Researchers from Improbable AI Lab at MIT and the MIT-IBM Watson AI Lab have developed a technique to enhance the safety measures implemented in AI chatbots to prevent them from providing toxic or dangerous information. They have improved the process of red-teaming, where human testers trigger unsafe or dangerous context to teach AI chatbot to avoid such responses. The new development ensures that a wider range of undesirable responses are accounted for; this is done by training the red-team model to be curious, focusing on novel prompts that could trigger toxic responses from the AI chatbot.
However, if human testers overlook some prompts, an AI chatbot considered safe can still offer unsafe replies. Therefore, this new machine-learning approach uses curiosity-driven exploration, where the red-team model probes various prompts, considering different words, sentence structures or meanings. The red-team model generates a prompt and engages with the chatbot, with a safety classifier ranking the toxicity of the response and then rewarding the red-team model based on this rating.
This improved method has shown to draw out toxic responses from otherwise deemed safe AI chatbots, and its curiosity-driven approach has facilitated 196 novel prompts that triggered toxic responses. By adding a naturalistic language bonus, the newly-developed model can avoid generating random, nonsensical text which may manipulate the classifier into awarding a high toxicity score.

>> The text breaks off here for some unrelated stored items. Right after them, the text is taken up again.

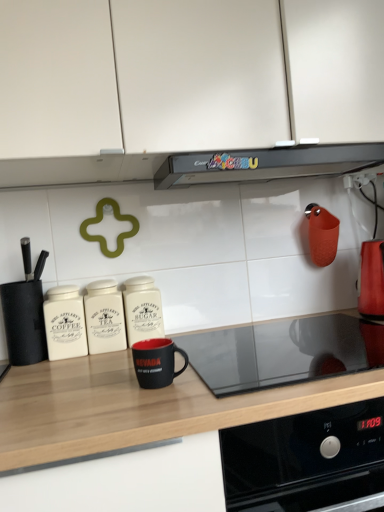 Question: Considering the positions of white ceramic coffee canister at left, which ranks as the second kitchen appliance in left-to-right order, and white ceramic canister at center, which is counted as the fourth kitchen appliance, starting from the right, in the image, is white ceramic coffee canister at left, which ranks as the second kitchen appliance in left-to-right order, taller or shorter than white ceramic canister at center, which is counted as the fourth kitchen appliance, starting from the right,?

Choices:
 (A) short
 (B) tall

Answer: (A)

Question: From a real-world perspective, is white ceramic coffee canister at left, which ranks as the 5th kitchen appliance in right-to-left order, above or below white ceramic canister at center, the third kitchen appliance viewed from the left?

Choices:
 (A) above
 (B) below

Answer: (B)

Question: Which object is the closest to the white matte cabinet at upper center?

Choices:
 (A) white ceramic coffee canister at left, which ranks as the second kitchen appliance in left-to-right order
 (B) black matte mug at center, placed as the 4th kitchen appliance when sorted from left to right
 (C) black plastic range hood at upper center, which ranks as the 2th kitchen appliance in right-to-left order
 (D) white ceramic canister at center, the third kitchen appliance viewed from the left
 (E) black glass cooktop at center

Answer: (C)

Question: Which object is the farthest from the black matte countertop at center?

Choices:
 (A) black plastic range hood at upper center, which ranks as the 2th kitchen appliance in right-to-left order
 (B) black glass cooktop at center
 (C) white ceramic canister at center, which is counted as the fourth kitchen appliance, starting from the right
 (D) black matte knife block at left, which appears as the 6th kitchen appliance when viewed from the right
 (E) white ceramic coffee canister at left, which ranks as the second kitchen appliance in left-to-right order

Answer: (A) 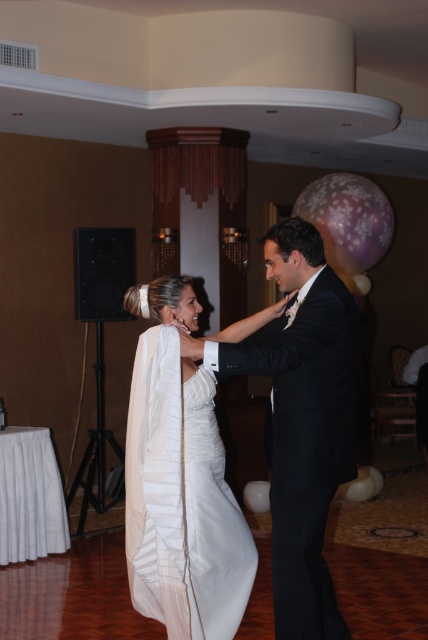 Question: Which point is farther from the camera taking this photo?

Choices:
 (A) (287, 397)
 (B) (166, 573)

Answer: (B)

Question: Does black satin suit at center have a larger size compared to satin white dress at center?

Choices:
 (A) yes
 (B) no

Answer: (A)

Question: Is black satin suit at center positioned behind satin white dress at center?

Choices:
 (A) yes
 (B) no

Answer: (B)

Question: Which object appears farthest from the camera in this image?

Choices:
 (A) black satin suit at center
 (B) satin white dress at center

Answer: (B)

Question: Which object is farther from the camera taking this photo?

Choices:
 (A) satin white dress at center
 (B) black satin suit at center

Answer: (A)

Question: Is black satin suit at center further to the viewer compared to satin white dress at center?

Choices:
 (A) yes
 (B) no

Answer: (B) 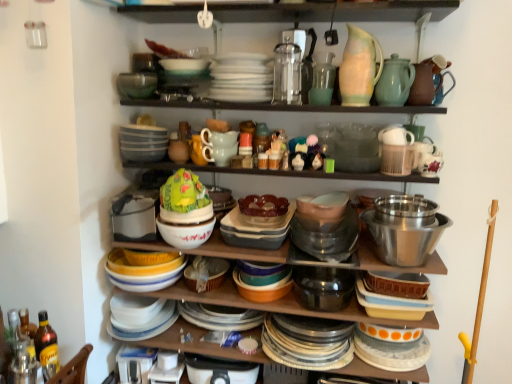 Question: Considering the relative positions of polished stainless steel bowl at right, which is the first bowl from right to left, and green matte cake at center, acting as the 1th food starting from the left, in the image provided, is polished stainless steel bowl at right, which is the first bowl from right to left, to the right of green matte cake at center, acting as the 1th food starting from the left, from the viewer's perspective?

Choices:
 (A) yes
 (B) no

Answer: (A)

Question: Is polished stainless steel bowl at right, which is the first bowl from right to left, not within green matte cake at center, which is the second food from right to left?

Choices:
 (A) yes
 (B) no

Answer: (A)

Question: Is polished stainless steel bowl at right, acting as the second bowl starting from the bottom, looking in the opposite direction of green matte cake at center, which is the second food from right to left?

Choices:
 (A) yes
 (B) no

Answer: (B)

Question: Would you say green matte cake at center, acting as the 1th food starting from the left, is part of polished stainless steel bowl at right, the 3th bowl when ordered from top to bottom,'s contents?

Choices:
 (A) yes
 (B) no

Answer: (B)

Question: Considering the relative sizes of polished stainless steel bowl at right, which is the first bowl from right to left, and green matte cake at center, acting as the 1th food starting from the left, in the image provided, is polished stainless steel bowl at right, which is the first bowl from right to left, bigger than green matte cake at center, acting as the 1th food starting from the left,?

Choices:
 (A) yes
 (B) no

Answer: (A)

Question: Considering their positions, is translucent glass bowl at center, arranged as the 2th food when viewed from the left, located in front of or behind matte brown pitcher at upper right, arranged as the first tableware when viewed from the right?

Choices:
 (A) behind
 (B) front

Answer: (B)

Question: Does point [x=276, y=206] appear closer or farther from the camera than point [x=424, y=64]?

Choices:
 (A) farther
 (B) closer

Answer: (A)

Question: Is translucent glass bowl at center, arranged as the 2th food when viewed from the left, bigger or smaller than matte brown pitcher at upper right, arranged as the first tableware when viewed from the right?

Choices:
 (A) small
 (B) big

Answer: (B)

Question: Considering the positions of translucent glass bowl at center, arranged as the 2th food when viewed from the left, and matte brown pitcher at upper right, arranged as the first tableware when viewed from the right, in the image, is translucent glass bowl at center, arranged as the 2th food when viewed from the left, taller or shorter than matte brown pitcher at upper right, arranged as the first tableware when viewed from the right,?

Choices:
 (A) short
 (B) tall

Answer: (A)

Question: Looking at their shapes, would you say matte white bowl at center is wider or thinner than matte brown pitcher at upper right, the fifth tableware in the left-to-right sequence?

Choices:
 (A) wide
 (B) thin

Answer: (A)

Question: Considering their positions, is matte white bowl at center located in front of or behind matte brown pitcher at upper right, the fifth tableware in the left-to-right sequence?

Choices:
 (A) front
 (B) behind

Answer: (B)

Question: Is matte white bowl at center to the left or to the right of matte brown pitcher at upper right, arranged as the first tableware when viewed from the right, in the image?

Choices:
 (A) right
 (B) left

Answer: (B)

Question: From a real-world perspective, is matte white bowl at center above or below matte brown pitcher at upper right, arranged as the first tableware when viewed from the right?

Choices:
 (A) above
 (B) below

Answer: (B)

Question: Is matte glass vase at upper center, the second tableware from the left, in front of or behind green glass bowl at upper center, arranged as the fourth bowl when ordered from the bottom, in the image?

Choices:
 (A) behind
 (B) front

Answer: (B)

Question: In terms of height, does matte glass vase at upper center, the second tableware from the left, look taller or shorter compared to green glass bowl at upper center, arranged as the fourth bowl when ordered from the bottom?

Choices:
 (A) short
 (B) tall

Answer: (B) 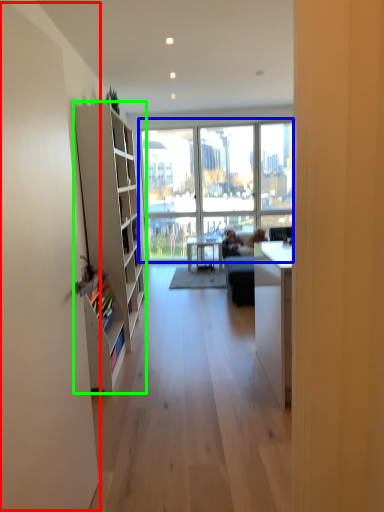 Question: Considering the real-world distances, which object is farthest from screen door (highlighted by a red box)? window (highlighted by a blue box) or cabinet (highlighted by a green box)?

Choices:
 (A) window
 (B) cabinet

Answer: (A) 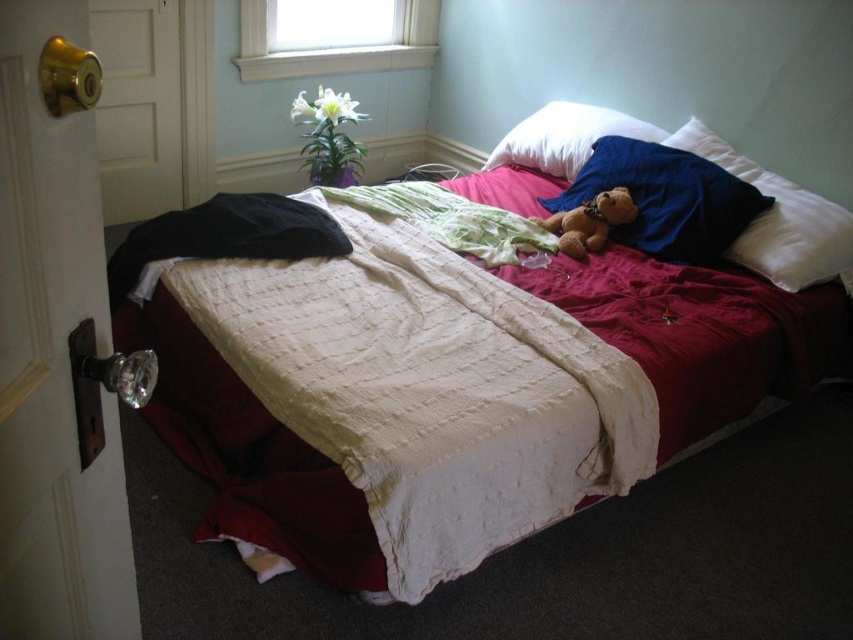 Question: Does soft blue pillow at upper right come behind white soft pillow at upper center?

Choices:
 (A) no
 (B) yes

Answer: (A)

Question: Is white quilted bed at center above white soft pillow at upper right?

Choices:
 (A) no
 (B) yes

Answer: (A)

Question: Which object appears farthest from the camera in this image?

Choices:
 (A) soft blue pillow at upper right
 (B) brown plush teddy bear at center
 (C) white soft pillow at upper center
 (D) white quilted bed at center

Answer: (C)

Question: Which object is positioned farthest from the white quilted bed at center?

Choices:
 (A) white soft pillow at upper center
 (B) white soft pillow at upper right

Answer: (A)

Question: Is white quilted bed at center below soft blue pillow at upper right?

Choices:
 (A) no
 (B) yes

Answer: (B)

Question: Which point is farther to the camera?

Choices:
 (A) white quilted bed at center
 (B) brown plush teddy bear at center

Answer: (B) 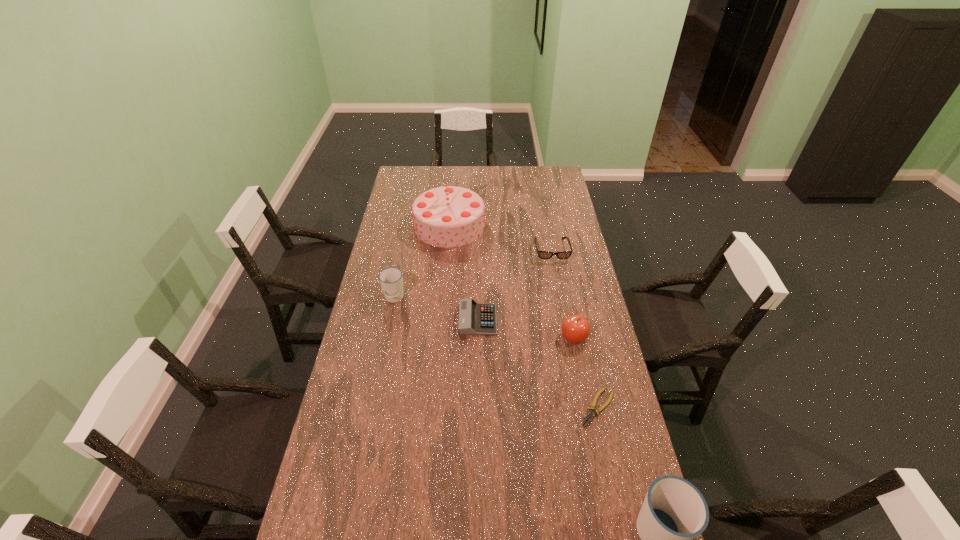 Locate an element on the screen. vacant space at the left edge of the desktop is located at coordinates (375, 260).

Where is `free space at the right edge`? free space at the right edge is located at coordinates (588, 421).

In the image, there is a desktop. Identify the location of vacant space at the far left corner. This screenshot has width=960, height=540. (419, 176).

Locate an element on the screen. This screenshot has height=540, width=960. blank space at the far right corner of the desktop is located at coordinates (539, 176).

Image resolution: width=960 pixels, height=540 pixels. I want to click on free area in between the birthday cake and the sixth tallest object, so click(464, 273).

Locate an element on the screen. The height and width of the screenshot is (540, 960). unoccupied position between the apple and the calculator is located at coordinates (526, 329).

Where is `free spot between the sixth farthest object and the calculator`? Image resolution: width=960 pixels, height=540 pixels. free spot between the sixth farthest object and the calculator is located at coordinates (538, 364).

I want to click on vacant space in between the shorter cup and the shortest object, so click(x=495, y=353).

At what (x,y) coordinates should I click in order to perform the action: click on object identified as the fifth closest to the shorter cup. Please return your answer as a coordinate pair (x, y). This screenshot has height=540, width=960. Looking at the image, I should click on (591, 414).

Locate which object is the fourth closest to the left cup. Please provide its 2D coordinates. Your answer should be formatted as a tuple, i.e. [(x, y)], where the tuple contains the x and y coordinates of a point satisfying the conditions above.

[(575, 328)]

According to the researchers, this method for ensuring and enhancing AI safety will be crucial as AI models become an indispensable part of modern life. Any models released will need to undergo thorough inspection to prevent any harm to human users. These researchers believe that manual red-teaming is not scalable, therefore improvements in the technique will ensure a reliable and safe future of AI technology.
Looking forward, the team hopes to expand the range of topics that the red-team model can generate prompts for. They also plan to investigate having a large language model acting as the toxicity classifier, which could be trained using a specific company’s policy document. This would allow the red-team model to test a chatbot for violations in line with a company’s guidelines.
In conclusion, the research presents a new method for red-teaming AI models. By employing curiosity-driven exploration in the training methodology, they have been able to generate a wider range of prompts and test for a larger number of potential risks in the AI model’s responses. This has implications for both safety and accuracy when implementing AI models. The researchers hope to build on this work to improve the safety testing process even further.